What you will do: Look through the data below and work out how many lines hold "Publishers"; state only the number.
━━━━━━━━━━━━━━━━━━━━
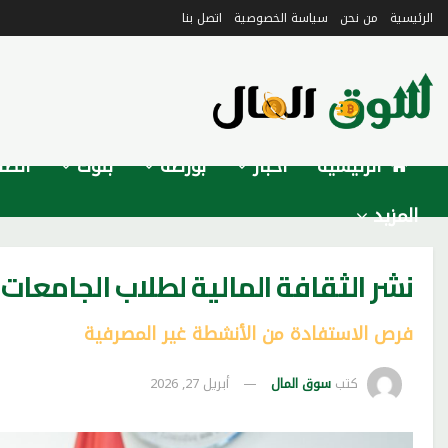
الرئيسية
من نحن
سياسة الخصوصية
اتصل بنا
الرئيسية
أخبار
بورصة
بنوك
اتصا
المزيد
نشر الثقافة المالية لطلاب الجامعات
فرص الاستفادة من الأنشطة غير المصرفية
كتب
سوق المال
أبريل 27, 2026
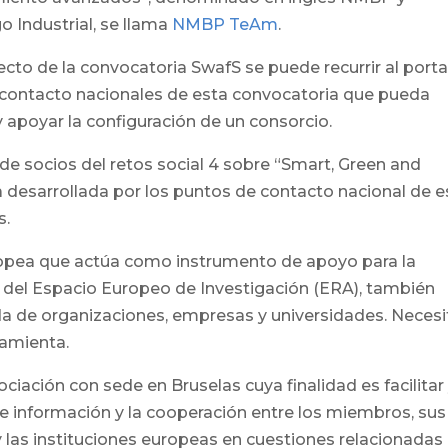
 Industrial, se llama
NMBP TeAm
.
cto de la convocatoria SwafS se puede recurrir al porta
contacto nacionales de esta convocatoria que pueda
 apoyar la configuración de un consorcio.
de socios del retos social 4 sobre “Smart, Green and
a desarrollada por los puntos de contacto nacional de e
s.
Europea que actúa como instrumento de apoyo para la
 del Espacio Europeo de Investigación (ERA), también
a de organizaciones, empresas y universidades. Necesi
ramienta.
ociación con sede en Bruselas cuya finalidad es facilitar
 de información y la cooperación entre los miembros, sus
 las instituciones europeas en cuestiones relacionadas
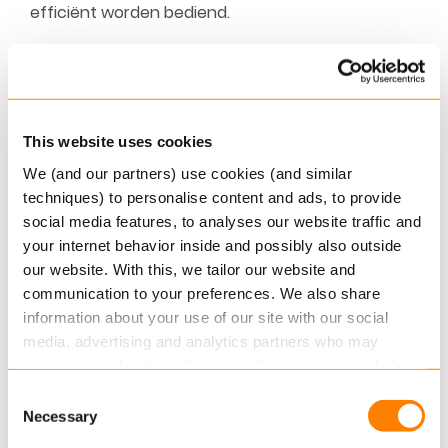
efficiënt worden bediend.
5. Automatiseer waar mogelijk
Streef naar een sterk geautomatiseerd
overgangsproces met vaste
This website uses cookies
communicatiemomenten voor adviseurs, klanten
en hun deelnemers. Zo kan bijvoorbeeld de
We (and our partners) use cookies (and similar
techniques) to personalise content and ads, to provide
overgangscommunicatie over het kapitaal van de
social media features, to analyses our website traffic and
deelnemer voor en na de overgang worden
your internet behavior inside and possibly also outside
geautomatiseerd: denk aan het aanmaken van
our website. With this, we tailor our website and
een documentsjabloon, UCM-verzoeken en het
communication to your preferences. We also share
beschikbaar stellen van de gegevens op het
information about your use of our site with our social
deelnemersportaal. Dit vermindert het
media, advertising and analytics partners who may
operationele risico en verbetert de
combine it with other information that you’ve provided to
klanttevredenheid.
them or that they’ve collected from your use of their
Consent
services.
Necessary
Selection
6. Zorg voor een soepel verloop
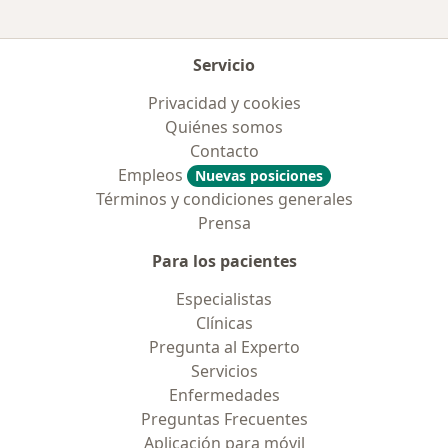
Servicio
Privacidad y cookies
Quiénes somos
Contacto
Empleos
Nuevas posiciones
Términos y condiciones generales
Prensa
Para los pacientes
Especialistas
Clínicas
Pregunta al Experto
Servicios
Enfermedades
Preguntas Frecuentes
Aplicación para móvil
━━━━━━━━━━━━━━━━━━━━
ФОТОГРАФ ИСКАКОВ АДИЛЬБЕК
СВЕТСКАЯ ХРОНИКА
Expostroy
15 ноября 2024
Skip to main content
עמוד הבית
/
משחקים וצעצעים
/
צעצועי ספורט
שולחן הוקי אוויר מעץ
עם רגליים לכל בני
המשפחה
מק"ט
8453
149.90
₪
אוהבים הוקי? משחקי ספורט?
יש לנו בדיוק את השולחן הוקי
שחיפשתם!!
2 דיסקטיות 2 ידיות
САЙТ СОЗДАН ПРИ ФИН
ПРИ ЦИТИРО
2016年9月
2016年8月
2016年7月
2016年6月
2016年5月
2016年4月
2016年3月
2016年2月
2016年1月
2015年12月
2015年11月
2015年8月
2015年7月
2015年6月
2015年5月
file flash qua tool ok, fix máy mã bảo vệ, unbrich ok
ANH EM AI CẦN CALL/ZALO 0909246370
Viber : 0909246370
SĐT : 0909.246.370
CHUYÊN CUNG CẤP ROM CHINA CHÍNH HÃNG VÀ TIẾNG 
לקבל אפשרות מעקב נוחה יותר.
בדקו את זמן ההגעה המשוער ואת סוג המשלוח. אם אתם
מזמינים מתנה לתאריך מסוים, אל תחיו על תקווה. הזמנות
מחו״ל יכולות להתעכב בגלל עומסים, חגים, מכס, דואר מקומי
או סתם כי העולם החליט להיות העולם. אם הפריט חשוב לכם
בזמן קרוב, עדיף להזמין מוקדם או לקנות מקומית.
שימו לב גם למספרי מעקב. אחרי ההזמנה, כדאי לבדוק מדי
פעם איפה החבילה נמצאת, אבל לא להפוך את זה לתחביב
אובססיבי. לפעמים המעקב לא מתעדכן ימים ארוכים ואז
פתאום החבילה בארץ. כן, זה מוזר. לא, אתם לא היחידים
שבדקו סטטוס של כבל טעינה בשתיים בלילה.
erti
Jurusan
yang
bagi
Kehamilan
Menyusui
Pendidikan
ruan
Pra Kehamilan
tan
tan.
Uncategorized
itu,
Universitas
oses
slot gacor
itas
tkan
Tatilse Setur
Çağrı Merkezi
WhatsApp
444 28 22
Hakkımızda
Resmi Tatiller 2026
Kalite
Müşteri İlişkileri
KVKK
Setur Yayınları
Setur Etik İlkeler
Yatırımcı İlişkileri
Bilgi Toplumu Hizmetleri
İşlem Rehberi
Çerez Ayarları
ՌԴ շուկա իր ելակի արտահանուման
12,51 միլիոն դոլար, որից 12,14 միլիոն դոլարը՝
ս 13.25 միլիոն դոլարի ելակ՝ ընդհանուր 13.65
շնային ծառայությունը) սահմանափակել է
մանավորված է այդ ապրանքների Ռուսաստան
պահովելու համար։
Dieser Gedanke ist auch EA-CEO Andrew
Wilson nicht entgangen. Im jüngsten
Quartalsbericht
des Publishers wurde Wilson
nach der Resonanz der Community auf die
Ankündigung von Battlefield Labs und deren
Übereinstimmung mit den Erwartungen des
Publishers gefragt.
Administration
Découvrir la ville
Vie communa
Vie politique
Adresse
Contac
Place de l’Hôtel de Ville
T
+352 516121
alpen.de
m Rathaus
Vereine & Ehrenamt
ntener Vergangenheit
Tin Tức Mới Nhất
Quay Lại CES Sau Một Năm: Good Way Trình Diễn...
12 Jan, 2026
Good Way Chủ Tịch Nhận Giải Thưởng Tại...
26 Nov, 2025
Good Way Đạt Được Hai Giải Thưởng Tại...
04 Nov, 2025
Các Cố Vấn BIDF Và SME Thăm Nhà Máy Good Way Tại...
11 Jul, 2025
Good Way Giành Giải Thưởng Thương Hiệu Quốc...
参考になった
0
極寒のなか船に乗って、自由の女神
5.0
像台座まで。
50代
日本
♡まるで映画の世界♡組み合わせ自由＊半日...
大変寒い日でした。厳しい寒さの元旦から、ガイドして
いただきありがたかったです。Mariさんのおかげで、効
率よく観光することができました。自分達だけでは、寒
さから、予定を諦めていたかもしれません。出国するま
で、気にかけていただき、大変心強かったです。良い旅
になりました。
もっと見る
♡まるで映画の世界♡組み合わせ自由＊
━━━━━━━━━━━━━━━━━━━━
Exercise solution: 2